GOAL OF THE EXERCISE :: Please output the following records exactly. Leave every image out.

========================================

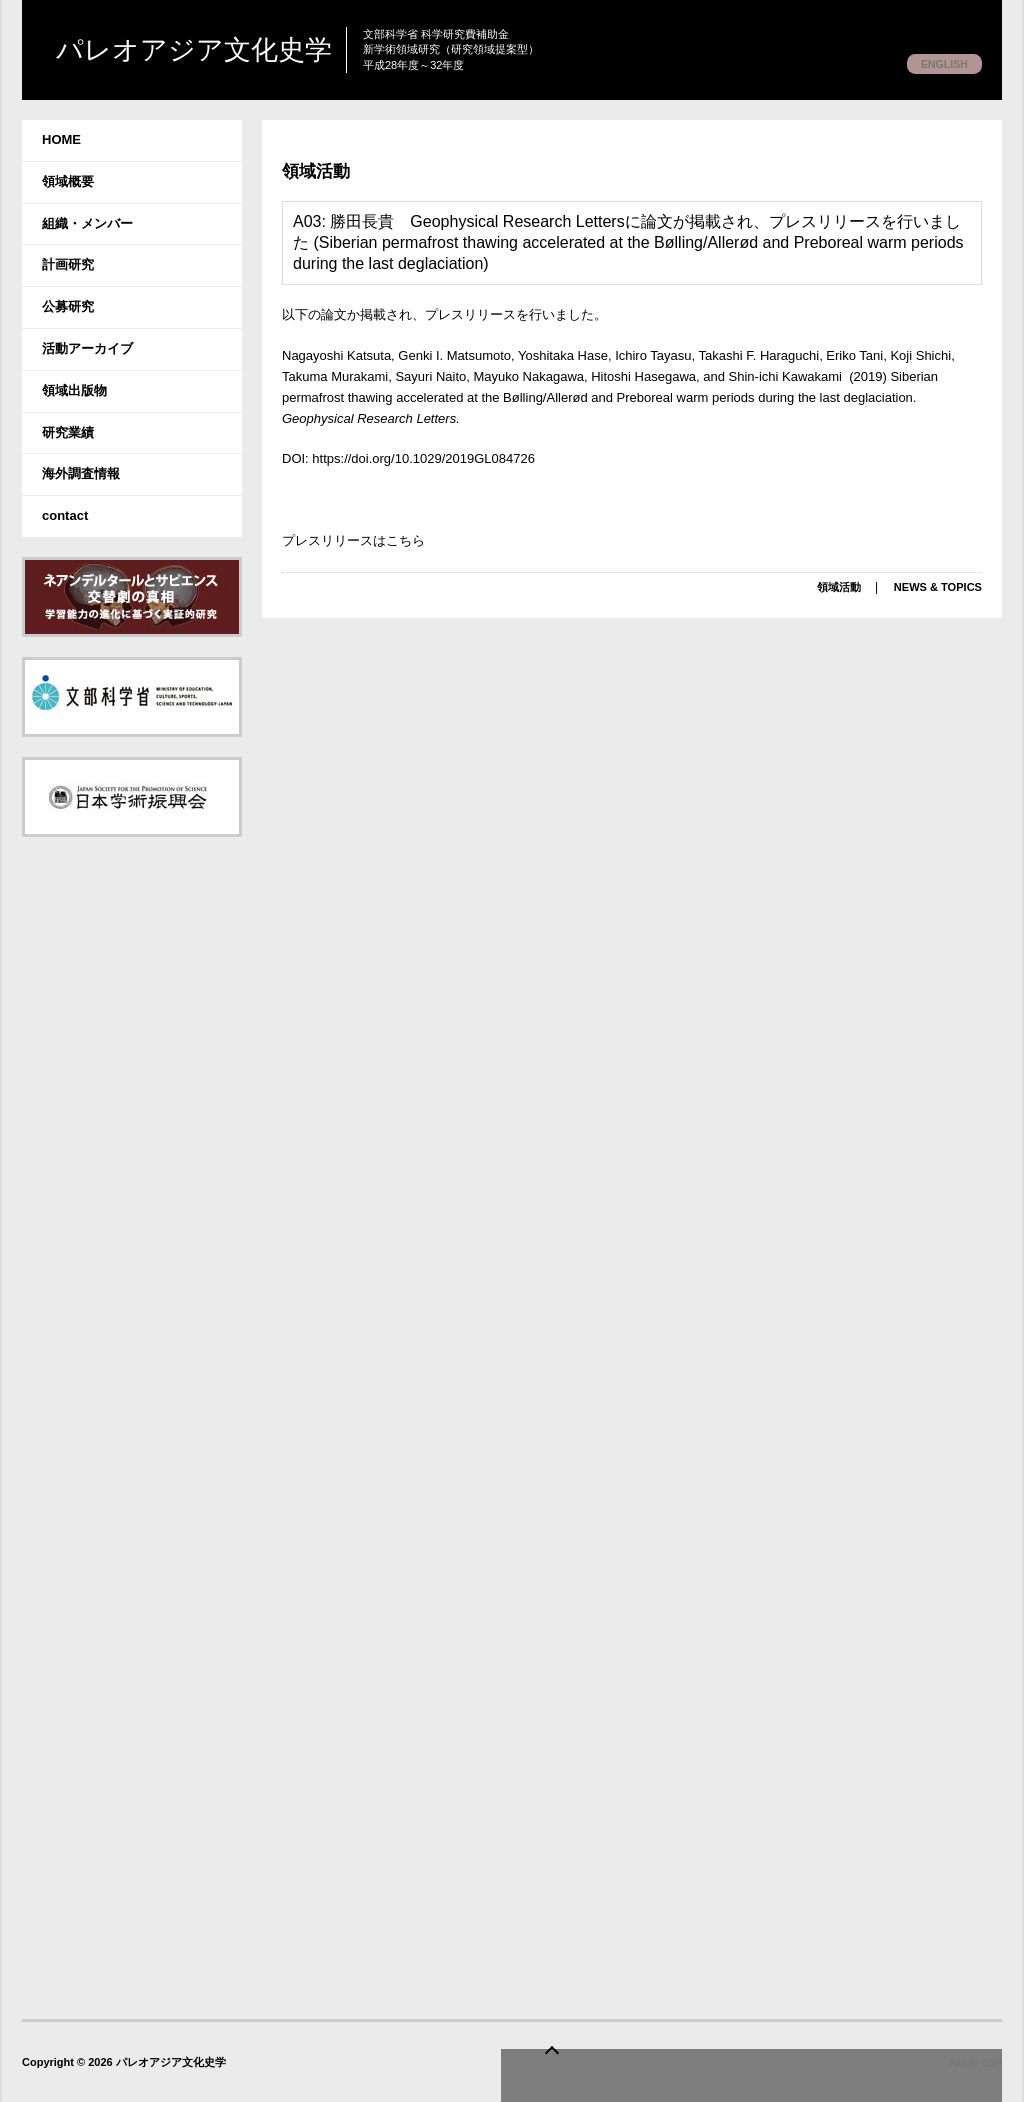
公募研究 (68, 306)
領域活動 (322, 170)
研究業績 (68, 432)
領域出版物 (74, 390)
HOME (61, 139)
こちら (405, 540)
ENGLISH (939, 64)
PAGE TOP (974, 2068)
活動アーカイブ (87, 348)
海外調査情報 (81, 473)
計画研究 (68, 264)
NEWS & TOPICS (934, 587)
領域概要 (68, 181)
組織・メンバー (87, 223)
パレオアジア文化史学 (244, 50)
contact (65, 515)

========================================

TASK RESULT ::
公募研究 (68, 306)
領域活動 (322, 170)
研究業績 (68, 432)
領域出版物 (74, 390)
HOME (61, 139)
こちら (405, 540)
ENGLISH (939, 64)
PAGE TOP (974, 2068)
活動アーカイブ (87, 348)
海外調査情報 (81, 473)
計画研究 (68, 264)
NEWS & TOPICS (934, 587)
領域概要 (68, 181)
組織・メンバー (87, 223)
パレオアジア文化史学 (244, 50)
contact (65, 515)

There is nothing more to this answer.